LISTEN TO THE AUDIO VERSION
|
By Colin Campbell
An N.C. Senate bill filed this week to end a ban on nighttime coyote hunts in five counties will face opposition from environmental groups.
Sen. Bill Cook, a Beaufort County Republican, wants to allow coyote hunting at night in Beaufort, Dare, Hyde, Tyrrell and Washington counties in northeastern North Carolina – the only counties where that activity isn’t allowed.
“Coyotes are nonnative and invasive – they’re very destructive to the native wildlife,” Cook said in an email. “I am simply proposing for five coastal counties to be coequal with the other 95 counties in our state in regards to the rules of hunting coyotes.”
The reason for the coyote hunting ban isn’t to save the coyote population. The concern is that the endangered red wolf looks like a coyote, and hunters can easily mistake the two. Hunting coyotes during daylight hours is legal with a permit.

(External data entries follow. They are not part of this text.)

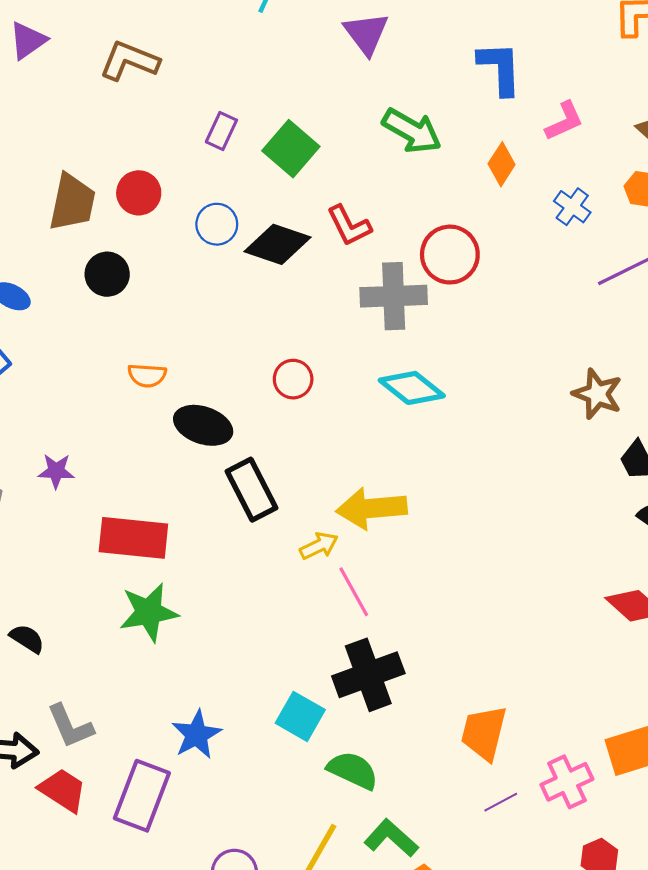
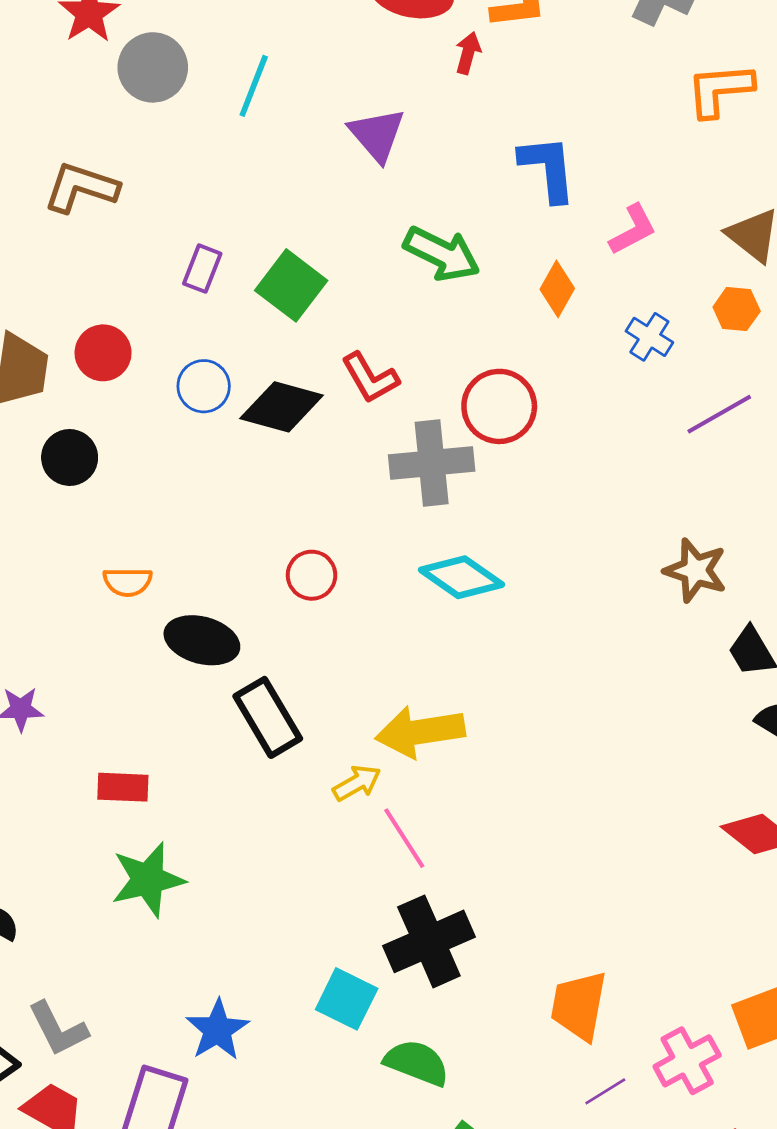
red rectangle: (133, 538) -> (123, 787), size x0.6

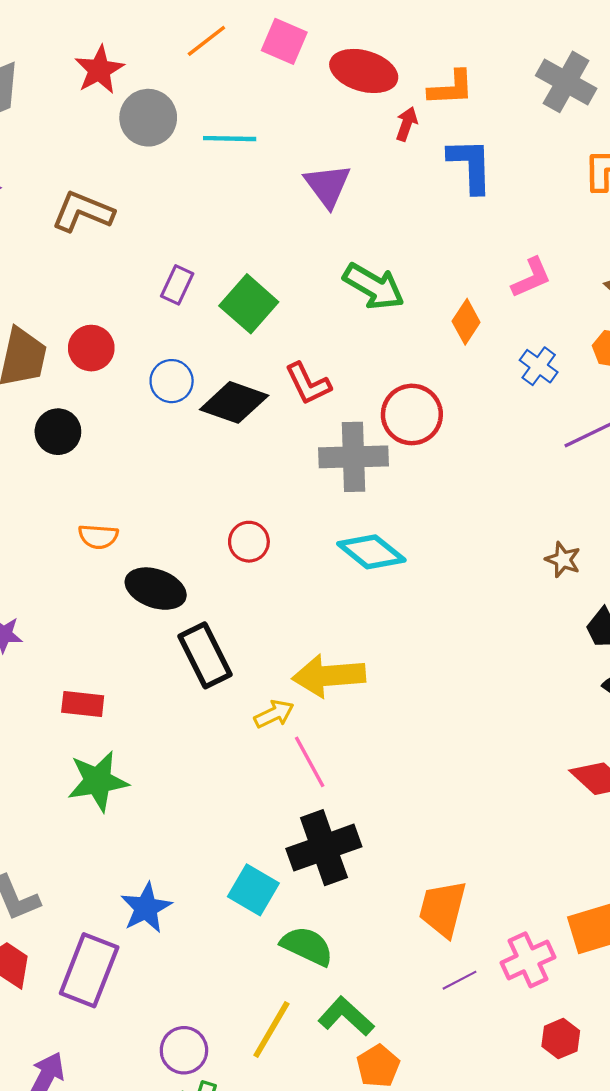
cyan line: (254, 86) -> (230, 139), turned 66
blue L-shape: (548, 168) -> (471, 165), moved
brown star: (695, 570) -> (563, 560), size x0.7

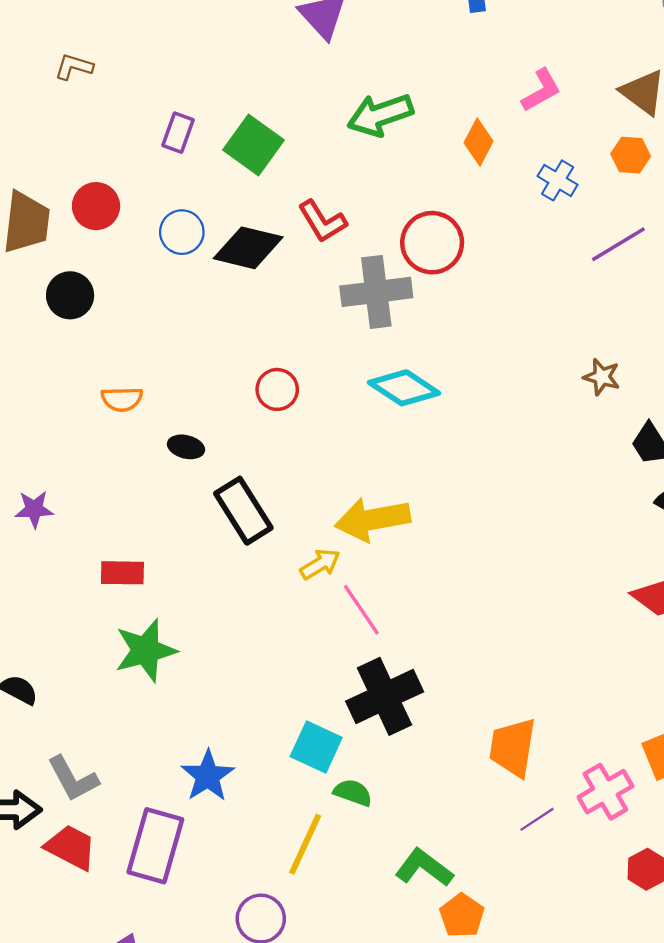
brown L-shape: (83, 212) -> (74, 67), size x0.6
green arrow: (374, 286) -> (380, 115), turned 136
black ellipse: (156, 589) -> (186, 447), size x0.6
green semicircle: (307, 946) -> (353, 793), moved, size x0.7
yellow line: (271, 1029) -> (305, 844), moved

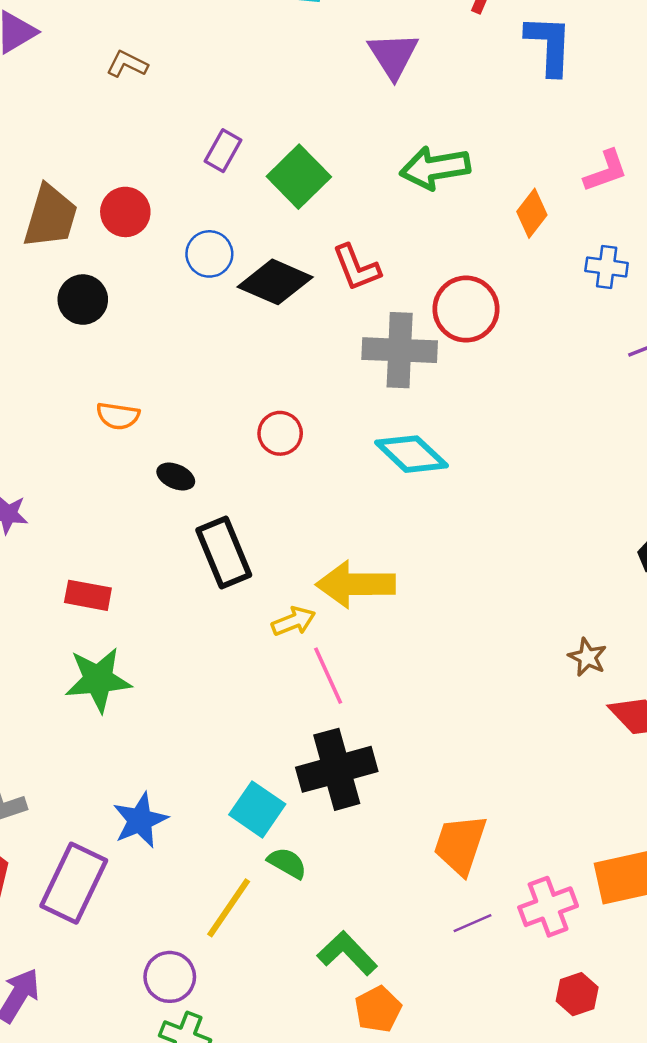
blue cross: (558, 180) -> (607, 267), turned -33
brown star: (602, 377) -> (587, 657), moved

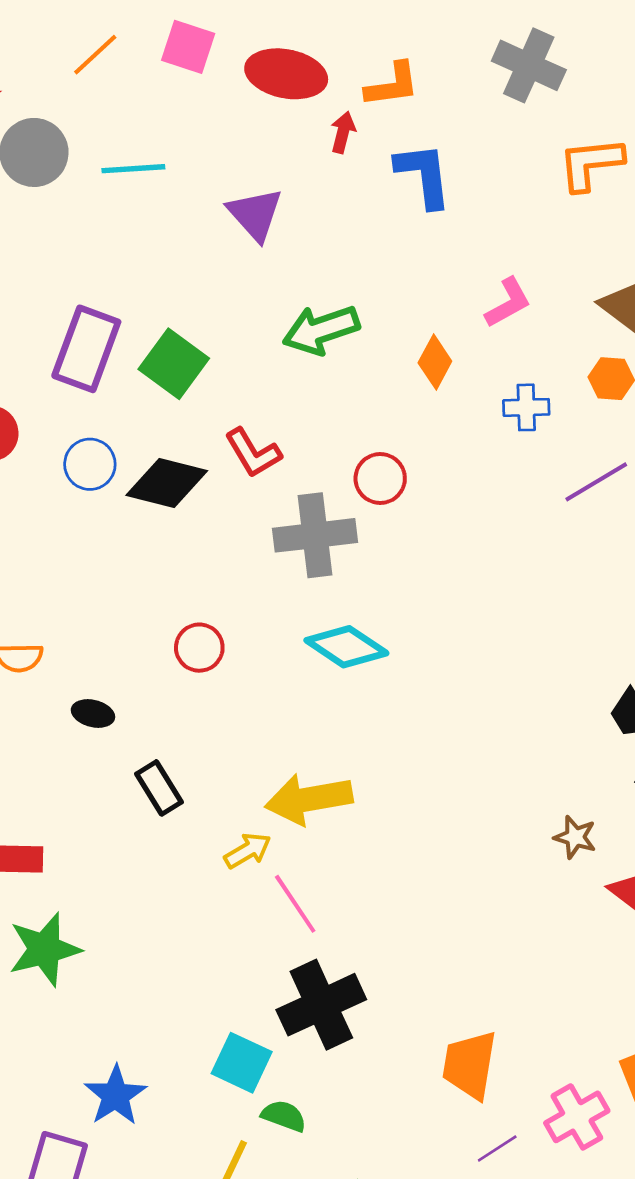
purple rectangle: (223, 151) -> (86, 349), size x1.8
red circle: (466, 309) -> (380, 479), size x0.7
black rectangle: (224, 553) -> (159, 788), size x0.7

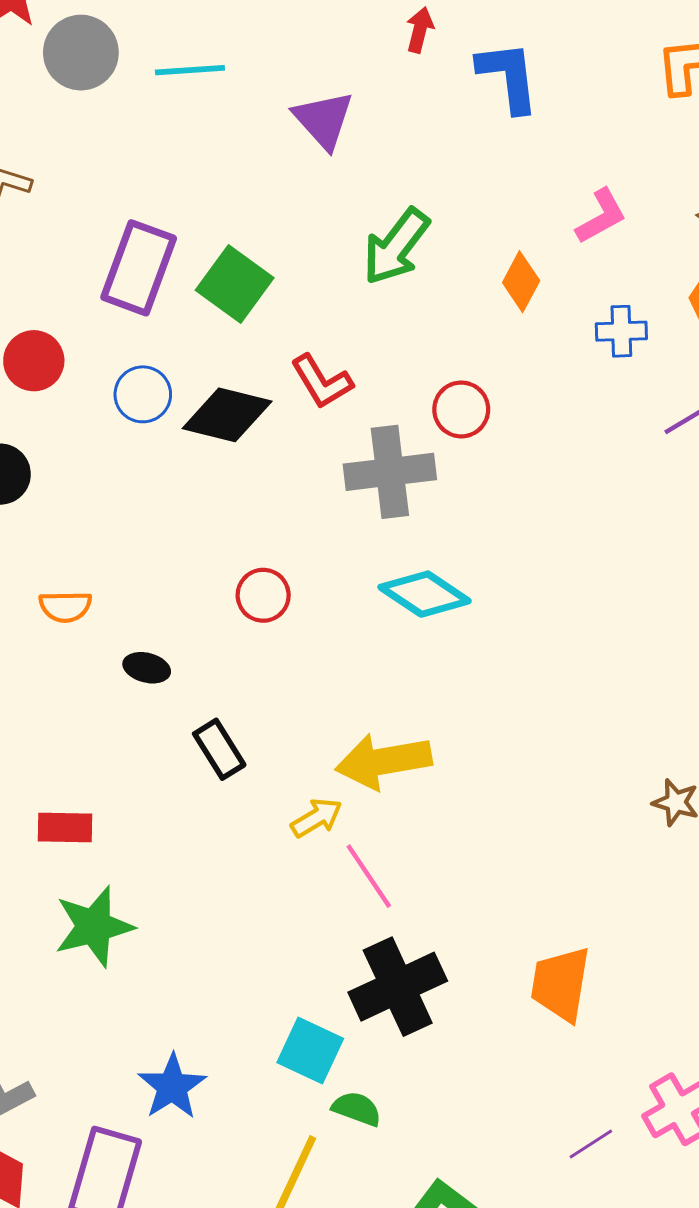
green arrow: (321, 330) -> (396, 246), turned -34
orange trapezoid: (470, 1065) -> (561, 984), moved

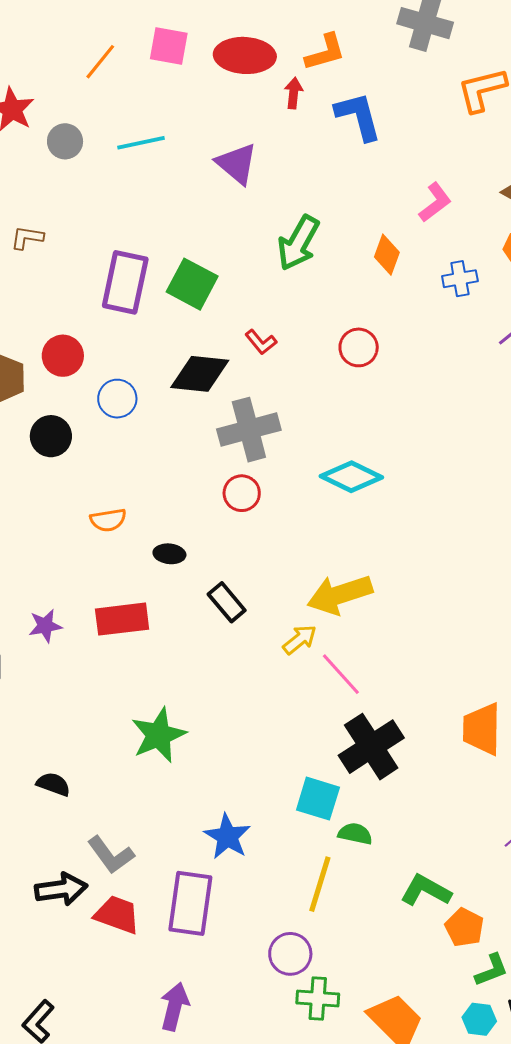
gray circle: (81, 53) -> (65, 141), size x0.7
red L-shape: (322, 382) -> (261, 342), size x0.7
blue circle: (143, 394) -> (117, 399), moved
gray cross: (390, 472) -> (249, 430), moved
red rectangle: (65, 828) -> (122, 619), moved, size x1.4

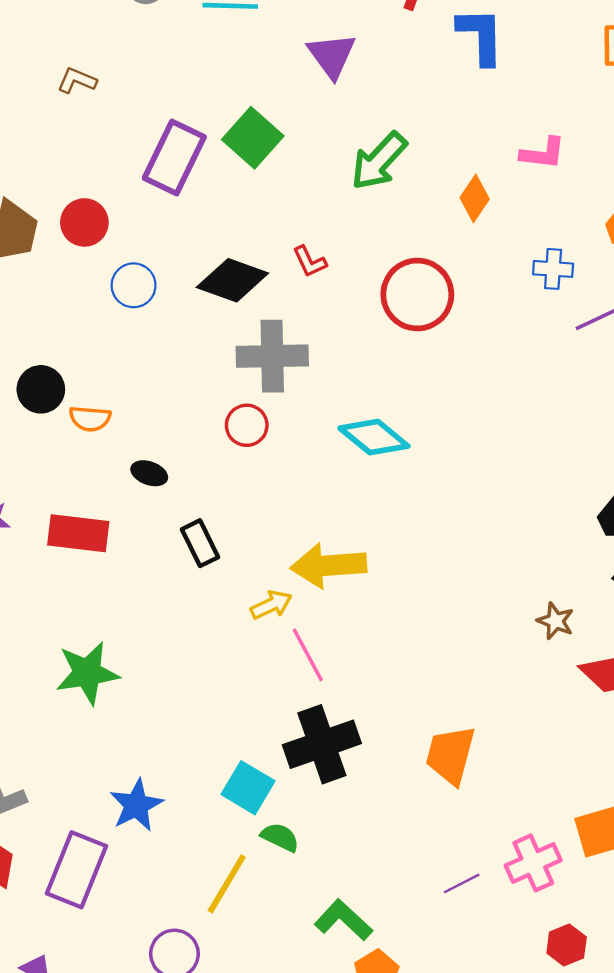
pink L-shape: (435, 202) -> (543, 153), turned 30
blue cross: (460, 279) -> (553, 269), moved
green square: (192, 284) -> (253, 138), moved
red circle: (359, 347) -> (417, 294), size x1.6
black circle: (51, 436) -> (41, 389), moved

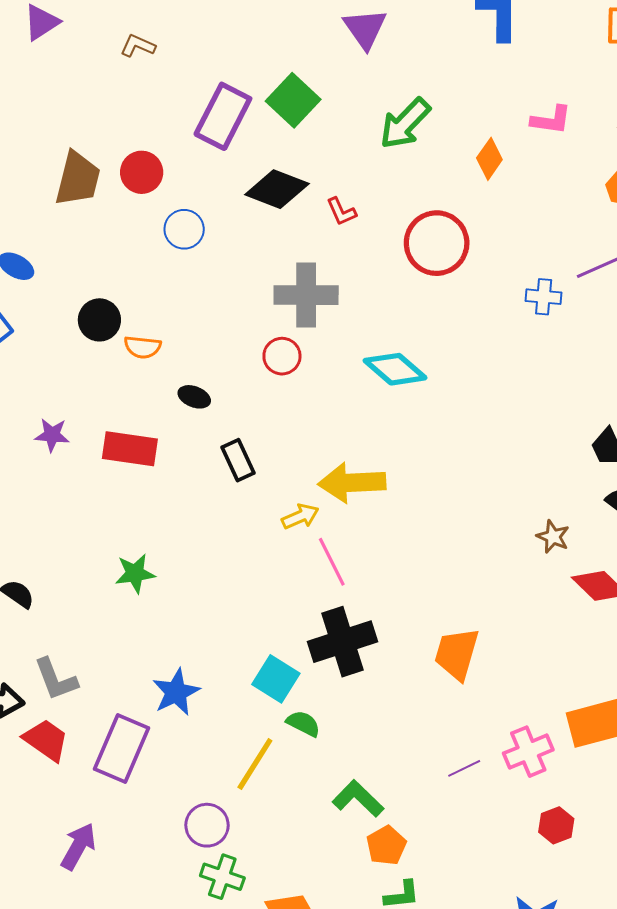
blue cross: (553, 269) -> (544, 297), moved
black diamond: (232, 280) -> (277, 189), moved
green star: (87, 673) -> (135, 573), size x0.7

The five counties included in the coyote ban are part of the state’s Red Wolf Recovery Area, home to the world’s only remaining population of red wolves. The nighttime hunting ban is part of a 2014 federal court settlement in a lawsuit between the N.C. Wildlife Resources Commission and several environmental groups that seek to protect the red wolves.
The groups had sued the state, arguing that coyote hunting practices were harming the red wolf population in violation of the federal Endangered Species Act. The settlement also required the wildlife commission to issue permits for daytime coyote hunters in the five counties.

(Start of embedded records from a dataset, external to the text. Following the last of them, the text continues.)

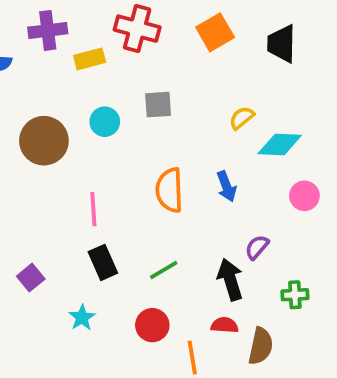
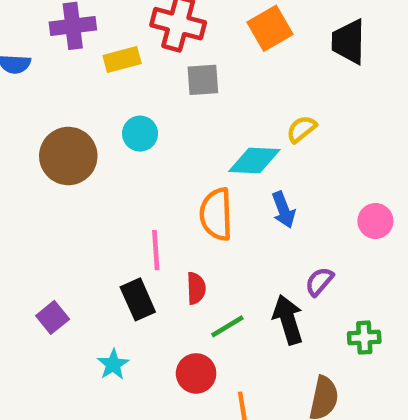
gray square: (158, 105) -> (203, 80), moved
cyan diamond: (280, 145) -> (254, 160), moved
pink line: (93, 209) -> (156, 250), moved
green line: (164, 270) -> (227, 326), moved
red semicircle: (225, 325) -> (196, 288), moved, turned 84

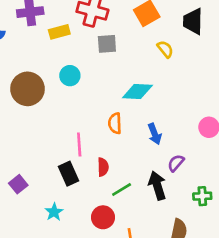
yellow semicircle: (301, 129) -> (165, 49), moved, turned 90
blue arrow: (283, 210) -> (155, 134), moved
orange semicircle: (216, 214) -> (115, 123), size x0.7

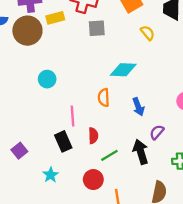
cyan circle: (70, 76) -> (47, 79), moved
brown circle: (28, 89) -> (27, 31), moved

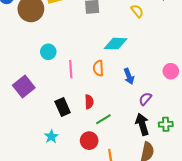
pink line: (73, 116) -> (71, 69), moved
purple square: (19, 151) -> (24, 86), moved, size x1.5
black arrow: (141, 152) -> (142, 124), moved

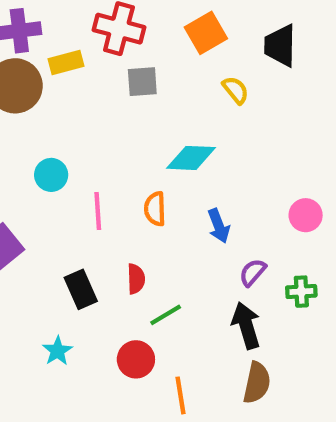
green cross: (166, 124) -> (301, 292), moved

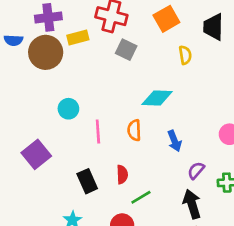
gray square: (142, 82) -> (126, 50), turned 30
yellow semicircle: (236, 90) -> (185, 55), turned 30

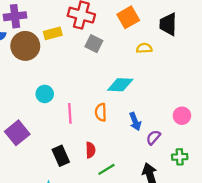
purple cross: (48, 17) -> (15, 16), moved
yellow semicircle: (185, 55) -> (144, 48), turned -84
purple semicircle: (196, 170) -> (153, 137), moved

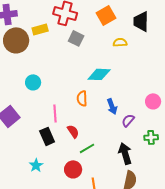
pink line: (70, 113) -> (55, 113), moved
red semicircle: (90, 150) -> (73, 131), turned -32

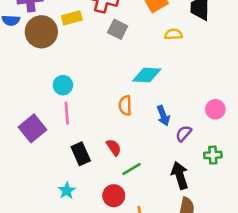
pink line: (55, 113) -> (67, 113), moved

Cook’s bill would direct the Wildlife Resources Commission to end the nighttime hunting ban. The Southern Environmental Law Center – which was involved in the 2014 settlement – said Wednesday that it is opposing the bill.
“A bill to allow nighttime hunting of coyotes using spotlights within the five-county Red Wolf Recovery Area flies in the face of a recent settlement agreement between Wildlife Resources Commission and conservation groups in federal court,” spokeswoman Kathleen Sullivan said in an email. “Clearly the bill sponsor did not consult with the state agency.”